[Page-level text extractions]
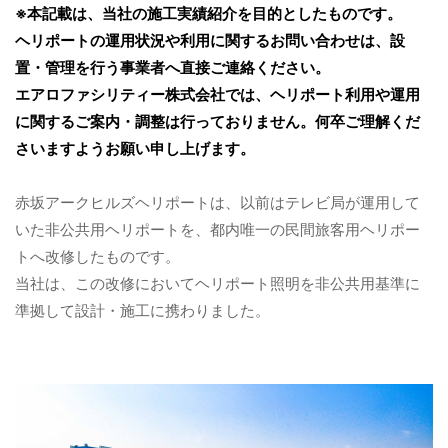
※本記載は、当社の施工実績紹介を目的としたものです。
ヘリポートの運用状況や利用に関するお問い合わせは、設
置・管理を行う事業者へ直接ご連絡ください。
エアロファシリティー株式会社では、ヘリポート利用や運用
に関するご案内・調整は行っておりません。何卒ご理解くだ
さいますようお願い申し上げます。
赤坂アークヒルズヘリポートは、以前はテレビ局が運用して
いた非公共用ヘリポートを、都内唯一の民間旅客用ヘリポー
トへ改修したものです。
当社は、この改修においてヘリポート照明を非公共用基準に
準拠して設計・施工に携わりました。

* [What is needed]: In your copy, repeat the records above exactly and include no images.

* [Result for this exercise]:
※本記載は、当社の施工実績紹介を目的としたものです。
ヘリポートの運用状況や利用に関するお問い合わせは、設
置・管理を行う事業者へ直接ご連絡ください。
エアロファシリティー株式会社では、ヘリポート利用や運用
に関するご案内・調整は行っておりません。何卒ご理解くだ
さいますようお願い申し上げます。
赤坂アークヒルズヘリポートは、以前はテレビ局が運用して
いた非公共用ヘリポートを、都内唯一の民間旅客用ヘリポー
トへ改修したものです。
当社は、この改修においてヘリポート照明を非公共用基準に
準拠して設計・施工に携わりました。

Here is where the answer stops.